§ Records for this exercise:

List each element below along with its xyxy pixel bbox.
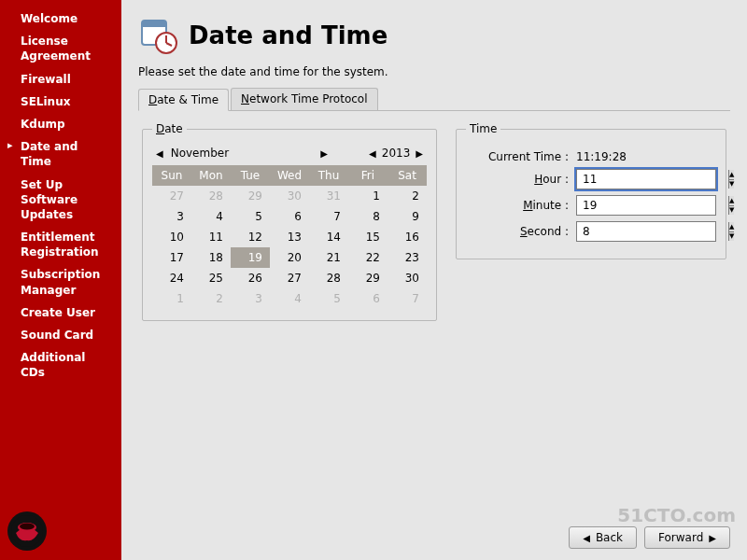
current-time-label: Current Time : — [466, 150, 569, 163]
weekday-header: Sat — [388, 165, 427, 186]
sidebar: WelcomeLicense AgreementFirewallSELinuxK… — [0, 0, 121, 560]
tab-bar: Date & Time Network Time Protocol — [138, 88, 730, 111]
calendar[interactable]: SunMonTueWedThuFriSat 272829303112345678… — [152, 165, 427, 309]
sidebar-item-firewall[interactable]: Firewall — [0, 68, 121, 91]
weekday-header: Sun — [152, 165, 191, 186]
second-up-button[interactable]: ▲ — [729, 222, 734, 232]
time-group: Time Current Time : 11:19:28 Hour : ▲▼ M… — [456, 122, 726, 259]
calendar-day[interactable]: 25 — [191, 268, 231, 288]
second-down-button[interactable]: ▼ — [729, 232, 734, 242]
calendar-day[interactable]: 4 — [191, 206, 231, 227]
hour-up-button[interactable]: ▲ — [729, 170, 734, 180]
prev-month-button[interactable]: ◀ — [154, 148, 165, 159]
calendar-day[interactable]: 14 — [309, 227, 348, 247]
hour-label: Hour : — [466, 173, 569, 186]
minute-up-button[interactable]: ▲ — [729, 196, 734, 206]
calendar-day[interactable]: 18 — [191, 247, 231, 268]
prev-year-button[interactable]: ◀ — [367, 148, 378, 159]
calendar-day[interactable]: 29 — [348, 268, 388, 288]
calendar-day: 7 — [388, 288, 427, 309]
calendar-day[interactable]: 24 — [152, 268, 191, 288]
sidebar-item-kdump[interactable]: Kdump — [0, 113, 121, 135]
calendar-day[interactable]: 28 — [309, 268, 348, 288]
calendar-day[interactable]: 1 — [348, 186, 388, 206]
calendar-day: 3 — [231, 288, 270, 309]
sidebar-item-welcome[interactable]: Welcome — [0, 7, 121, 30]
sidebar-item-selinux[interactable]: SELinux — [0, 91, 121, 113]
watermark: 51CTO.com — [617, 504, 736, 526]
back-button-label: Back — [596, 531, 623, 544]
calendar-day[interactable]: 13 — [270, 227, 309, 247]
calendar-day[interactable]: 3 — [152, 206, 191, 227]
sidebar-item-entitlement-registration[interactable]: Entitlement Registration — [0, 226, 121, 263]
calendar-day[interactable]: 27 — [270, 268, 309, 288]
month-label: November — [165, 147, 319, 160]
calendar-day: 27 — [152, 186, 191, 206]
sidebar-item-date-and-time[interactable]: Date and Time — [0, 135, 121, 173]
calendar-day[interactable]: 15 — [348, 227, 388, 247]
calendar-day[interactable]: 21 — [309, 247, 348, 268]
sidebar-item-set-up-software-updates[interactable]: Set Up Software Updates — [0, 174, 121, 227]
minute-label: Minute : — [466, 199, 569, 212]
weekday-header: Thu — [309, 165, 348, 186]
sidebar-item-subscription-manager[interactable]: Subscription Manager — [0, 263, 121, 301]
calendar-day: 4 — [270, 288, 309, 309]
calendar-day[interactable]: 10 — [152, 227, 191, 247]
minute-down-button[interactable]: ▼ — [729, 206, 734, 216]
arrow-right-icon: ▶ — [709, 533, 716, 543]
calendar-day: 5 — [309, 288, 348, 309]
calendar-day[interactable]: 8 — [348, 206, 388, 227]
tab-ntp[interactable]: Network Time Protocol — [231, 88, 377, 110]
calendar-day[interactable]: 9 — [388, 206, 427, 227]
hour-down-button[interactable]: ▼ — [729, 180, 734, 189]
calendar-day[interactable]: 22 — [348, 247, 388, 268]
calendar-day: 29 — [231, 186, 270, 206]
calendar-day[interactable]: 20 — [270, 247, 309, 268]
year-label: 2013 — [378, 147, 415, 160]
calendar-day[interactable]: 7 — [309, 206, 348, 227]
calendar-day: 2 — [191, 288, 231, 309]
calendar-day: 30 — [270, 186, 309, 206]
forward-button[interactable]: Forward ▶ — [644, 526, 730, 549]
calendar-day[interactable]: 5 — [231, 206, 270, 227]
sidebar-item-create-user[interactable]: Create User — [0, 301, 121, 324]
date-group: Date ◀ November ▶ ◀ 2013 ▶ SunMonTueWedT… — [142, 122, 437, 321]
svg-point-2 — [20, 524, 35, 530]
calendar-day[interactable]: 17 — [152, 247, 191, 268]
weekday-header: Wed — [270, 165, 309, 186]
calendar-day[interactable]: 26 — [231, 268, 270, 288]
calendar-day[interactable]: 2 — [388, 186, 427, 206]
hour-input[interactable] — [577, 170, 728, 189]
forward-button-label: Forward — [658, 531, 703, 544]
tab-date-time[interactable]: Date & Time — [138, 89, 229, 111]
weekday-header: Mon — [191, 165, 231, 186]
back-button[interactable]: ◀ Back — [569, 526, 637, 549]
weekday-header: Fri — [348, 165, 388, 186]
calendar-day[interactable]: 16 — [388, 227, 427, 247]
hour-spinbox[interactable]: ▲▼ — [576, 169, 716, 189]
main-panel: Date and Time Please set the date and ti… — [121, 0, 747, 560]
calendar-day[interactable]: 23 — [388, 247, 427, 268]
calendar-day[interactable]: 11 — [191, 227, 231, 247]
calendar-day[interactable]: 12 — [231, 227, 270, 247]
date-legend: Date — [152, 122, 187, 135]
second-spinbox[interactable]: ▲▼ — [576, 221, 716, 242]
weekday-header: Tue — [231, 165, 270, 186]
sidebar-item-sound-card[interactable]: Sound Card — [0, 324, 121, 346]
second-label: Second : — [466, 225, 569, 238]
next-month-button[interactable]: ▶ — [318, 148, 330, 159]
page-title: Date and Time — [189, 21, 388, 49]
time-legend: Time — [466, 122, 500, 135]
minute-spinbox[interactable]: ▲▼ — [576, 195, 716, 216]
next-year-button[interactable]: ▶ — [414, 148, 425, 159]
calendar-day[interactable]: 6 — [270, 206, 309, 227]
page-instruction: Please set the date and time for the sys… — [138, 65, 730, 78]
sidebar-item-additional-cds[interactable]: Additional CDs — [0, 346, 121, 384]
minute-input[interactable] — [577, 196, 728, 215]
calendar-day[interactable]: 19 — [231, 247, 270, 268]
sidebar-item-license-agreement[interactable]: License Agreement — [0, 30, 121, 67]
second-input[interactable] — [577, 222, 728, 241]
calendar-day[interactable]: 30 — [388, 268, 427, 288]
arrow-left-icon: ◀ — [583, 533, 590, 543]
distro-logo — [7, 511, 47, 551]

§ Exercise details: Among the lines above, find those that contain the word "year" and copy them.

§ Final answer:
prev-year-button[interactable]: ◀ — [367, 148, 378, 159]
year-label: 2013 — [378, 147, 415, 160]
next-year-button[interactable]: ▶ — [414, 148, 425, 159]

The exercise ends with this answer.